The Cars dataset, a dataset from 1974 *Motor Trends* US Magazine

![alt text](https://www.allpar.com/photos/vimages/chrysler/1975/drawing.jpg)

## Thinking Like Excel

In [0]:
cars = pd.read_csv("https://gist.githubusercontent.com/seankross/a412dfbd88b3db70b74b/raw/5f23f993cd87c283ce766e7ac6b329ee7cc2e1d1/mtcars.csv")
cars

Unnamed: 0,model,mpg,cyl,disp,hp,drat,wt,qsec,vs,am,gear,carb
0,Mazda RX4,21.0,6,160.0,110,3.9,2.62,16.46,0,1,4,4
1,Mazda RX4 Wag,21.0,6,160.0,110,3.9,2.875,17.02,0,1,4,4
2,Datsun 710,22.8,4,108.0,93,3.85,2.32,18.61,1,1,4,1
3,Hornet 4 Drive,21.4,6,258.0,110,3.08,3.215,19.44,1,0,3,1
4,Hornet Sportabout,18.7,8,360.0,175,3.15,3.44,17.02,0,0,3,2
5,Valiant,18.1,6,225.0,105,2.76,3.46,20.22,1,0,3,1
6,Duster 360,14.3,8,360.0,245,3.21,3.57,15.84,0,0,3,4
7,Merc 240D,24.4,4,146.7,62,3.69,3.19,20.0,1,0,4,2
8,Merc 230,22.8,4,140.8,95,3.92,3.15,22.9,1,0,4,2
9,Merc 280,19.2,6,167.6,123,3.92,3.44,18.3,1,0,4,4


Pandas data comes in tables. Think of it like Excel in Python! We read in the cars dataset from a GitHub csv link using pd.read_csv() and stored it in the cars variable.

__Columns:__

mpg	Miles/(US) gallon

cyl	Number of cylinders

disp	Displacement (cu.in.)

hp	Gross horsepower

drat	Rear axle ratio

wt	Weight (1000 lbs)

qsec	1/4 mile time

vs	Engine (0 = V-shaped, 1 = straight)

am	Transmission (0 = automatic, 1 = manual)
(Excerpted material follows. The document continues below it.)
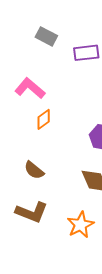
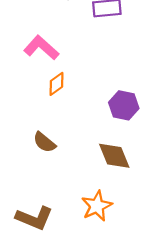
brown L-shape: (32, 212) -> (34, 218), moved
gear	Number of forward gears

carb	Number of carburetors

In [0]:
cars.head() # first 5 rows of dataframe

In [0]:
cars.tail() # last 5 rows of dataframe

In [0]:
cars.shape # (# of rows, # of columns)

(32, 12)

In [0]:
cars.describe()

In [0]:
cars.at[0, 'mpg'] = 21.5
cars.head()

the `.at[]` function changed the position of a cell in the table. We changed the cell in row 0 and column 'mpg'

In [0]:
cars[['model']].head() # This is a pandas dataframe

Unnamed: 0,model
0,Mazda RX4
1,Mazda RX4 Wag
2,Datsun 710
3,Hornet 4 Drive
4,Hornet Sportabout


In [0]:
cars['model'] # This is a series. Note that .head() will not work on this

We will change all the column names to be more understandable. The `inplace=False` is the default argument for a lot of pandas functions, and it means that the function returns a modified data frame which you have to reassign to cars again. If you don't want to reassign it, you use `inplace=True`

In [0]:
cars = cars.rename(columns={'disp':'displacement', 'drat': 'rear_axle_ratio', 'qsec': '1/4_mile_time', 'vs': 'engine_type', 'am': 'transmission_type', 'carb': 'carburetors'}, inplace=False)

There are two ways to get a column of a dataframe. One way is `cars['COLUMN_NAME']` and the other way is `cars.COLUMN_NAME`. You can also get multiple columns using `cars[['column1', 'column2']]`

In [0]:
# creates a data frame of only the columns listed
cars[['model', 'displacement']]

In [0]:
# creates boolean array where True indicates the mpg value of that car is less than 15
cars['mpg'] < 15

In [0]:
#all cars in the dataframe with mpg less than 15
cars[cars['mpg'] < 15]

Unnamed: 0,model,mpg,cyl,displacement,hp,rear_axle_ratio,wt,1/4_mile_time,engine_type,transmission_type,gear,carburetors
6,Duster 360,14.3,8,360.0,245,3.21,3.57,15.84,0,0,3,4
14,Cadillac Fleetwood,10.4,8,472.0,205,2.93,5.25,17.98,0,0,3,4
15,Lincoln Continental,10.4,8,460.0,215,3.0,5.424,17.82,0,0,3,4
16,Chrysler Imperial,14.7,8,440.0,230,3.23,5.345,17.42,0,0,3,4
23,Camaro Z28,13.3,8,350.0,245,3.73,3.84,15.41,0,0,3,4


In [0]:
# mpg less than 20 and 6 cylinders
cars[(cars['mpg'] < 20) & (cars['cyl'] == 6)]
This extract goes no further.